A linha de cuidado materno infantil da SAS Brasil já vem acompanhando gestantes e crianças de até dois anos de forma presencial e remota. A partir do segundo semestre de 2024 o projeto Telessaúde Nordeste do Instituto PENSI passou a integrar as ações da SAS Brasil.
“Uma das nossas missões é levar saúde especializada de forma remota e/ou presencial para populações que precisam, impactando diretamente na fila de espera por especialidades médicas“ diz Dra. Flávia Calanca, coordenadora da área de pediatria da SAS Brasil. Juntamente com ela, a nutricionista Juliana Nabarrete, que coordena a linha de cuidado, complementa como a parceria agrega à iniciativa novas possibilidades: “Contar com a equipe do Instituto PENSI na linha de cuidado Materno Infantil da SAS Brasil trouxe novas possibilidades para o acesso à saúde especializada na região”.
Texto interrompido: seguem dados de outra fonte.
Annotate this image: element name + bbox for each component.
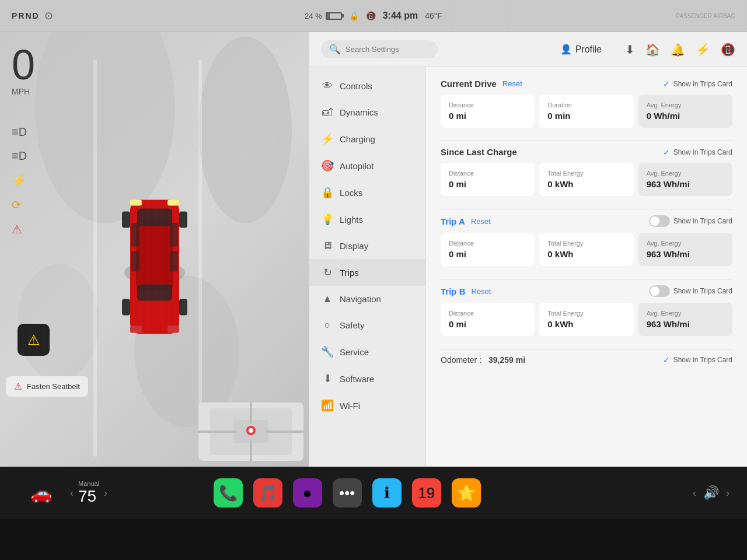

A nutricionista ainda completa ressaltando o impacto que é levar o profissional de saúde da tela para a terra. “Sabemos que a telessaúde é muito eficaz, mas trazer os profissionais para o campo, para que eles conheçam a nossa estrutura, e a realidade de cada paciente, permite que eles vejam de perto o impacto que o cuidado deles tem na vida dos pacientes”, disse a coordenadora diretamente do Ceará.
A experiência presencial trouxe aos médicos preceptores, residentes e pesquisadores do Sabará Hospital Infantil e do Instituto PENSI a oportunidade de ampliar o alcance e aprofundar o vínculo com as famílias que já atendem pela telessaúde. Durante os dias no Ceará, as equipes atenderam 171 crianças e 4 gestantes, sendo que 91 dos pacientes já eram acompanhados pela telemedicina. “Foi uma experiência única para nossas equipes estar frente a frente com essas famílias, entender suas realidades e reforçar que estamos presentes, mesmo à distância. Isso fortalece a confiança e humaniza ainda mais o atendimento”, destaca a dra. Fátima. A equipe do PENSI nessa missão foi composta de 11 pessoas: três pediatras preceptores, cinco residentes de pediatria, uma pediatra ex-residente do PENSI, um pesquisador (geoprocessamento, big data) e a gerente de projetos sociais.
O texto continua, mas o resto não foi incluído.